M and I almost made an offer on a place we technically shouldn't have. And we've seen a couple of places we really, really liked. But still no dice.
Throughout the whole search, there has been one constant: Redfin. Before I go any further, I want to say that I am NOT being paid to gush about Redfin nor am I going to gush about their business model, which has a whole lot of controversy surrounding it. What I'm going to gush about is their website, which has been instrumental in our search for our first home.
Finding a Home
The first thing you'll need to do is tell the site what you're looking for. And the search variables you can enter are pretty standard:
Tell Redfin what your criteria is and you'll be taken to the results page, which is kind of like a hybrid of Google Maps and an MLS sheet.
The top half of the page is a map showing all the results that match what you asked for in terms of price, bedrooms, etc. By the way, not this many results show up for my searches. This area and this price is beyond my means.
The bottom section shows you a listing of the properties showing on the map with crucial information like price, address, square footage, and how many days it's been on Redfin.
Click on any of the icons on the map or listings on the bottom and you'll get a small preview of images on the right hand side. If you like what you see, click on Details to get to the really good stuff.
The Details Page
This is where Redfin really shines—the details page has everything you could possible want about the property you're looking at. Let's take this place as an example.
OK, this first section gives you a short description beneath the obvious stuff like bed, bath, exposure, the MLS #, and of course the images on the right. Some sites are really annoying about how they show images, but I like this system that lets you scroll through without opening a whole bunch of new windows.
Like what you see? Then it's time to move on to the next section (I'm going to ignore the business side of Redfin until the end, so any section where they're selling themselves will be ignored).
Let's move on to the next area, which shows more detail about the property, like room sizes and appliances.
This is where M and I made sure the places we were looking at had central air, a washer/dryer, and that the bedrooms weren't going to have us at each other's throats after a while. Tax information is also on here, which is good to make sure you can afford.
Also in this section is a handy-dandy mortgage calculator, which is great to make sure you can actually afford a place or not. Notice the iPhone app logo? I don't have an iPhone, but if it does what the site can do, it must be a nifty little app. If you've tried it, please share your experiences in the comments!

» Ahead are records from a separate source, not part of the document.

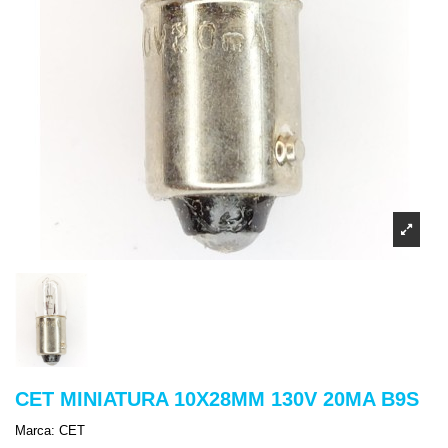
CET MINIATURA 10X28MM 130V 20MA B9S
Marca:
CET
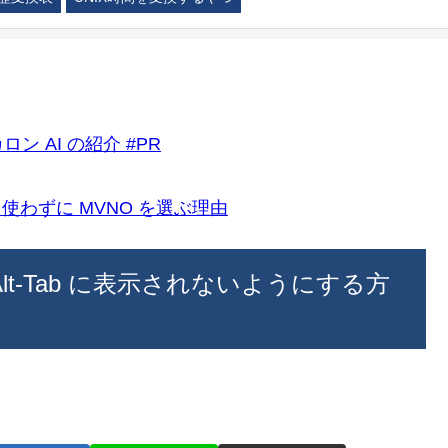
ロン AI の紹介 #PR
k)を使わずに MVNO を選ぶ理由
ブが Alt-Tab に表示されないようにする方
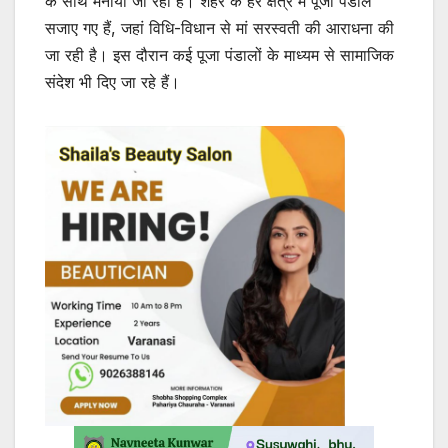
के साथ मनाया जा रहा है। शहर के हर क्षेत्र में पूजा पंडाल
सजाए गए हैं, जहां विधि-विधान से मां सरस्वती की आराधना की
जा रही है। इस दौरान कई पूजा पंडालों के माध्यम से सामाजिक
संदेश भी दिए जा रहे हैं।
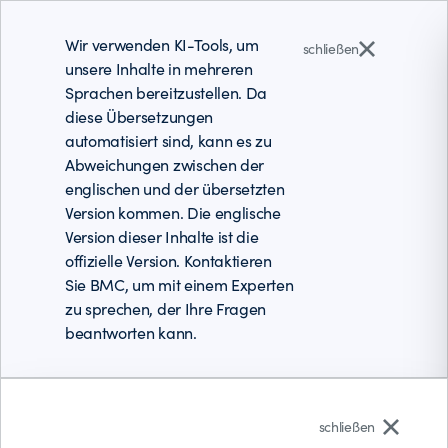
Wir verwenden KI-Tools, um
schließen
unsere Inhalte in mehreren
Sprachen bereitzustellen. Da
diese Übersetzungen
automatisiert sind, kann es zu
Abweichungen zwischen der
englischen und der übersetzten
Version kommen. Die englische
Version dieser Inhalte ist die
offizielle Version. Kontaktieren
Sie BMC, um mit einem Experten
zu sprechen, der Ihre Fragen
beantworten kann.
Deutsch
schließen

Moving right along, the next section has some really cool features:
The map shows you a hybrid view of the property so you can get a quick idea of where the heck you might be living. Don't like the view? Click on the Bird's Eye View and you'll see a cool angle of the same place. Also in this section is the Property History section, which shows you any price changes that have been made to the place. This is really interesting stuff and can give you a good idea of how desperate and how willing to negotiate a seller may be. Property tax info is also here.

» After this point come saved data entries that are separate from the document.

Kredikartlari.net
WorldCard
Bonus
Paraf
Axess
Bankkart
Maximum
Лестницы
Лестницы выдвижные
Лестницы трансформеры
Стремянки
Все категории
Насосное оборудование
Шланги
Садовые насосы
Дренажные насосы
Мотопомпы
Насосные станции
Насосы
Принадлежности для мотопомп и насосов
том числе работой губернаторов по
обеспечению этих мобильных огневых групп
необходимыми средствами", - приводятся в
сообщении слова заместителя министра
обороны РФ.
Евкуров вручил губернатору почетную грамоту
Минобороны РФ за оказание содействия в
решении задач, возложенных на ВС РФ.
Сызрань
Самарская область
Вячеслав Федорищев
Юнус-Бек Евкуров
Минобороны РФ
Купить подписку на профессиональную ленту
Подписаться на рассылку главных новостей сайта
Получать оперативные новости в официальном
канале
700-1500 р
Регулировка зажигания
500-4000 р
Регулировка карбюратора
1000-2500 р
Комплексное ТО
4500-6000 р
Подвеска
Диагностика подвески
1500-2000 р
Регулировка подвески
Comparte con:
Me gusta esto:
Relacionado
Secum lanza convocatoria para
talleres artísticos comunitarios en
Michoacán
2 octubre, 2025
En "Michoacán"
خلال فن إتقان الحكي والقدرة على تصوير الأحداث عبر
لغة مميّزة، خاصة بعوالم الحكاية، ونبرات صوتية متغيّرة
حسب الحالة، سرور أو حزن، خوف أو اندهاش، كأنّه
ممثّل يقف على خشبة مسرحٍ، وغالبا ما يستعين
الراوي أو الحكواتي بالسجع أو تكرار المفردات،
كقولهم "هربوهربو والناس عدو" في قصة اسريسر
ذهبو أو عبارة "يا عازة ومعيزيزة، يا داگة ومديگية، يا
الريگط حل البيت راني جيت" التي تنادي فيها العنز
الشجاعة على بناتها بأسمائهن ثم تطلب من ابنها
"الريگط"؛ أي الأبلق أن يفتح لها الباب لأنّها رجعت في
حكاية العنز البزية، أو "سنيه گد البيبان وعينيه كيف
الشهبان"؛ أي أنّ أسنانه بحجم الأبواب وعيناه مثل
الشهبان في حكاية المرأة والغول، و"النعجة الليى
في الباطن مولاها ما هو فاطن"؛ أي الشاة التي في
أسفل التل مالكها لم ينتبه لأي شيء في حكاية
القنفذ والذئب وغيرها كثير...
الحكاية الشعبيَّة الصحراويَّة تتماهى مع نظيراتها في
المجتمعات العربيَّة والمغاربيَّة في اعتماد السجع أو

The next section gives you an idea of the comparables in the area:
This is all great info to have to see if this place is priced right for the neighborhood. The median condo value is sometimes off, but usually gives you a good sense of what other prices are out there. It's also cool to see the similar listings here, because they usually show you places that match what you're looking for. Not pictured in this screenshot is a field that shows recently sold properties in the area. That's also very, very valuable if you're thinking of putting an offer in.
Redfin: The Business
Like any other business, Redfin is about making money. I don't know much about their business or if it's a great service. I do know that they refund buyers a portion of the commission a real-estate broker typically takes in from the seller, which is nice. Is it worth it to use an "internet broker" to save some money? Maybe, I don't know.
I do know that we aren't even considering it for now—we're using a broker a friend recommended and trusted when he bought his first home.
But in terms of the website and all the information they provide on a single page, I haven't found a better site. If anyone else out there has, please feel free to share!
Inside tip: If you know of an address that has a place for sale, type it into Google and odds are Redfin will have it on there somewhere. If not, type the address (100 W Fake Street) and then "redfin" and it's sure to show up. I do it all the time!